Es tan difícil es exagerar su importancia en una coyuntura como la actual en la que la condición femenina se ha convertido en un verdadero campo de batalla, en un nudo de fuerzas disonantes y en conflicto, de cuyo desenlace depende buena parte de nuestro futuro. Como fácil confundirse sobre el carácter de la misma si nos remitimos solo las palabras con las que Paloma Navares ha comunicado los propósitos conscientes que la movieron a realizarla. Es evidente: los propósitos de esta serie se han cumplido pero de una manera tal que desborda largamente el ámbito de la denuncia y se adentra decididamente en los dominios del arte.  Y me atrevo a afirmar que lo hace en los dominios del ARTE, así con mayúsculas, para subrayar cuán decididamente ella apuesta por la belleza. 

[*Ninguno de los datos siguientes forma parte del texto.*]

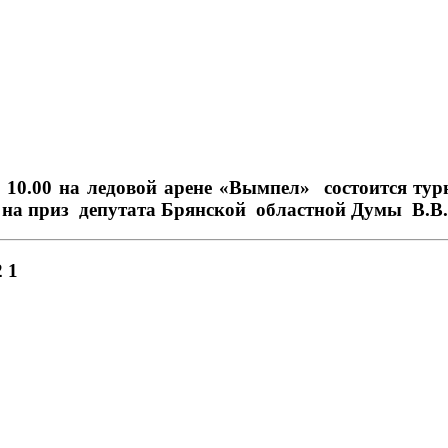
в 10.00 на ледовой арене «Вымпел» состоится тур
. на приз депутата Брянской областной Думы В.В.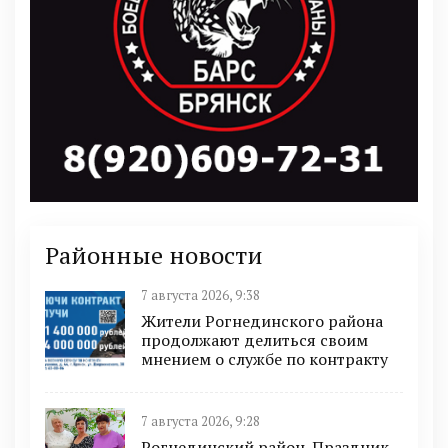
Районные новости
7 августа 2026, 9:38
Жители Рогнединского района
продолжают делиться своим
мнением о службе по контракту
7 августа 2026, 9:28
Рогнединский район. Праздник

Criatura del pensamiento ilustrado y en su día piedra sillar de la emancipación del arte, la belleza es una palabra que hoy casi nadie se atreve a pronunciar en una escena artística donde su logro es la menor de las preocupaciones de esa mayoría de artistas mucho más interesados en satisfacer las exigencias del pensamiento crítico, la deconstrucción de modos de pensar u obrar o la expresión de formas alternativas de subjetividad que de garantizar la calidad estética de sus realizaciones.  Y todavía menos en una situación cultural y política como la actual, en la que proponer a la belleza como el más deseable de los atributos de una mujer ha pasado a considerarse una inadmisible manifestación de la cultura patriarcal. O de la cosificación de la condición femenina por la publicidad y en definitiva  por el capitalismo.
Otros páramos se atreve por el contrario a lidiar de lleno con la belleza. Y en el terreno donde resulta más tópica: el de las flores. La serie es una colección de fotografías en primerísimo primer plano y de gran formato de flores de una belleza arrebatadora y difícilmente cuestionable. Sólo que la belleza tanto de las fotografías como de las flores se transforma en la segunda mirada, en la mirada que discrimina y detalla, en una sublimación del horror. En los pétalos de esas flores majestuosas, Paloma Navares ha impreso delicadamente poemas y dibujos que nos hablan de los estados de ánimo producidos por el sometimiento o la subordinación padecidas por las mujeres en tantas partes del mundo y en tantas épocas del mismo.


Estas flores dicientes son una clara invitación a repetir con Walter Benjamín que todo documento de cultura es también un documento de barbarie. Pero son igualmente una invitación a superar dialécticamente esta contradicción. Las flores han sido en las culturas patriarcales tanto un adorno sobre todo femenino como una alegoría  de la condición femenina. Las mujeres se embellecían para, como las flores, atraer al macho que las habría de fecundar. ¿Pero pueden las mujeres seguir siendo flores en una situación pospatriarcal? ¿Pueden seguir buscando la belleza sin que esa búsqueda signifique su acatamiento de un orden que las condenaba al sometimiento o la subalterneidad? ¿O habrá que arrojar definitivamente al basurero de la historia a las flores junto con los poemas que Paloma Navares ha inscrito en los pétalos de las suyas porque también ellos en su hermosura subliman la barbarie?  La obra de Paloma Navares ha abierto, por el contrario, la posibilidad de librar a la belleza de su ganga patriarcal.